→ **YOUR OBJECTIVE**: Please work out the number of lines in the following material that include "voor", and reply with only that number.

→ **RAW DATA**:
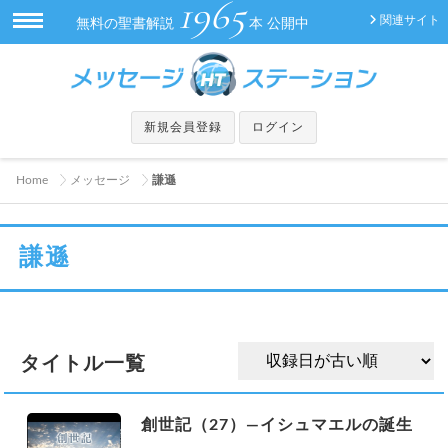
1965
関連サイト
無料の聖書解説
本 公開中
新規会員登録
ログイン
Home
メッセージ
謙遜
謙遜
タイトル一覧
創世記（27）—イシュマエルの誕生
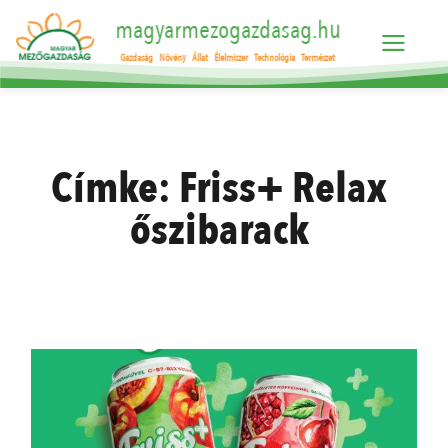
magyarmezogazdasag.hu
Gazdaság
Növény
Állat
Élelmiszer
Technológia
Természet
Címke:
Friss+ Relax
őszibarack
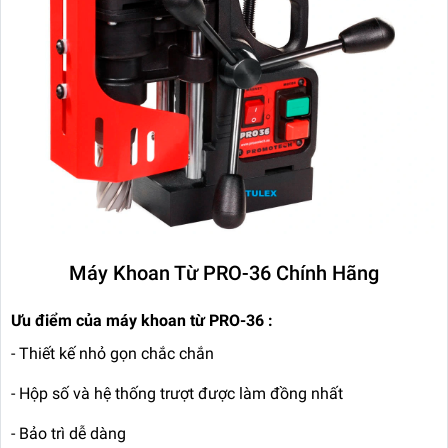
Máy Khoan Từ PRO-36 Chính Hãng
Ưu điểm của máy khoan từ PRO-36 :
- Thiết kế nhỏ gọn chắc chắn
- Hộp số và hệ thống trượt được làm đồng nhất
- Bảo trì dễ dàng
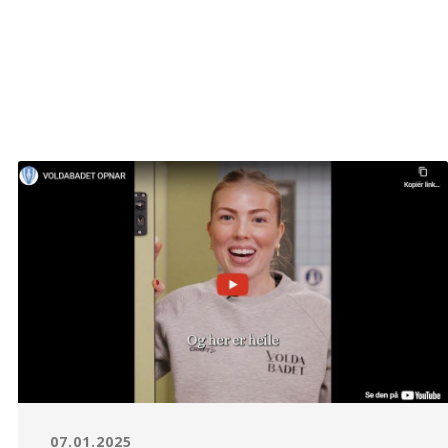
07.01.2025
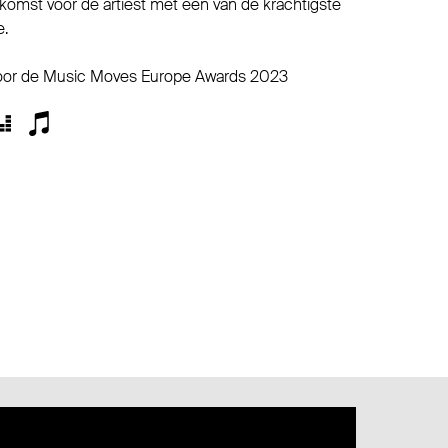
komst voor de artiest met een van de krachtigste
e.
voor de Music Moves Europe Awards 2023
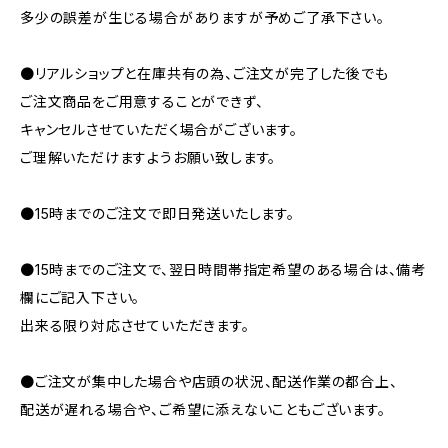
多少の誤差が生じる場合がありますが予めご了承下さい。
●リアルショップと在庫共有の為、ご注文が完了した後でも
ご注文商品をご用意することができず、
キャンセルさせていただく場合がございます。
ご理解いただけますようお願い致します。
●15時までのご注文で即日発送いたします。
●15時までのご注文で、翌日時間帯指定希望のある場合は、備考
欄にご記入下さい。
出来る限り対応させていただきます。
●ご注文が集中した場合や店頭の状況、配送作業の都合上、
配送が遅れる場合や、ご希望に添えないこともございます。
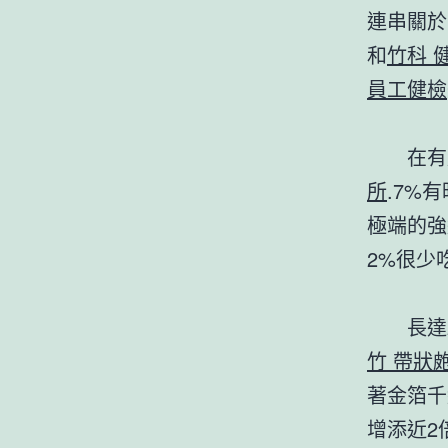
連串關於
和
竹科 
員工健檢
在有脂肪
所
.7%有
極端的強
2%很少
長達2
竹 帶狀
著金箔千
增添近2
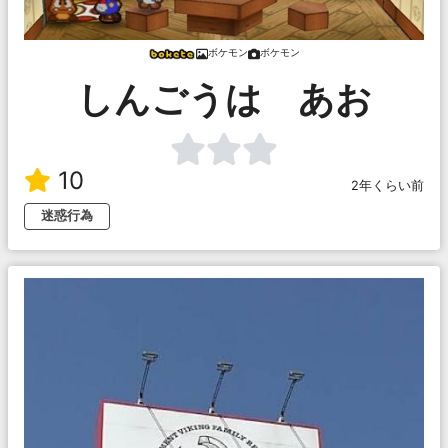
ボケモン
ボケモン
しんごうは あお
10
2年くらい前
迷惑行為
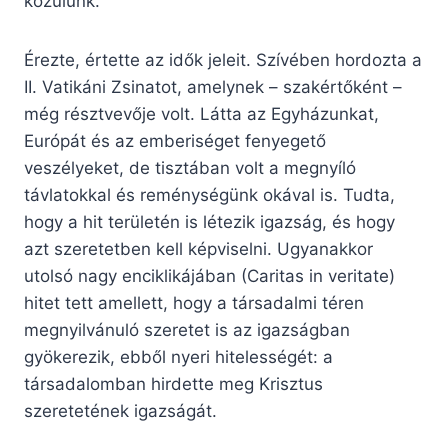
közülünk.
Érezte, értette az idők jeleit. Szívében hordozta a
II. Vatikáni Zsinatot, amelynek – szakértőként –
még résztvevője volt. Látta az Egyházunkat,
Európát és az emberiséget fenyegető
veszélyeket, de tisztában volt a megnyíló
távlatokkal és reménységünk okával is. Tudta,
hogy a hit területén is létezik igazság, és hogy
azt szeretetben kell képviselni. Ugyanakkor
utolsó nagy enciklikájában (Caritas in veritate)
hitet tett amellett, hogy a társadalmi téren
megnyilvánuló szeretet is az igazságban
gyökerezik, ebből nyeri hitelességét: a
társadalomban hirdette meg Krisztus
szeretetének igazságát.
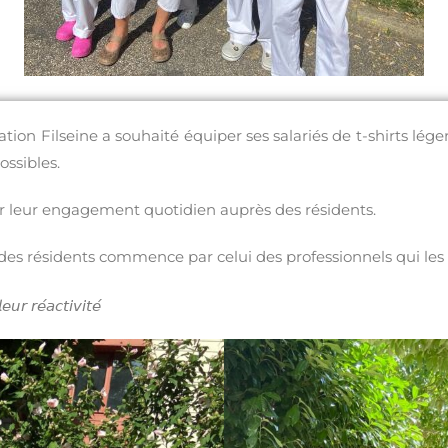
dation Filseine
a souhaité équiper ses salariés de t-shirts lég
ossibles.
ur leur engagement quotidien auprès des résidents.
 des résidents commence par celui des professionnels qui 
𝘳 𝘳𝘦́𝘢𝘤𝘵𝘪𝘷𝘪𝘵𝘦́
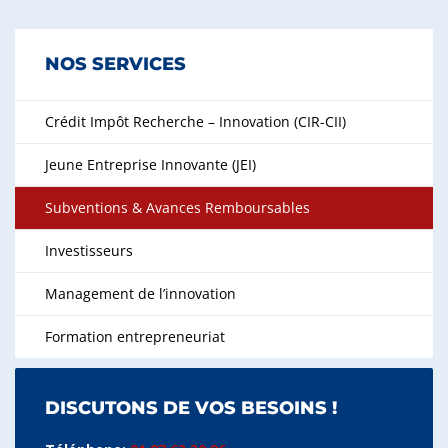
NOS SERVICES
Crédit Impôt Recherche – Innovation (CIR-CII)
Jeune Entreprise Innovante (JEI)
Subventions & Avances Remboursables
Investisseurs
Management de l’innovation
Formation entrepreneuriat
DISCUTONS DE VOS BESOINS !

→ **SOLUTION TO THE EXERCISE**: 2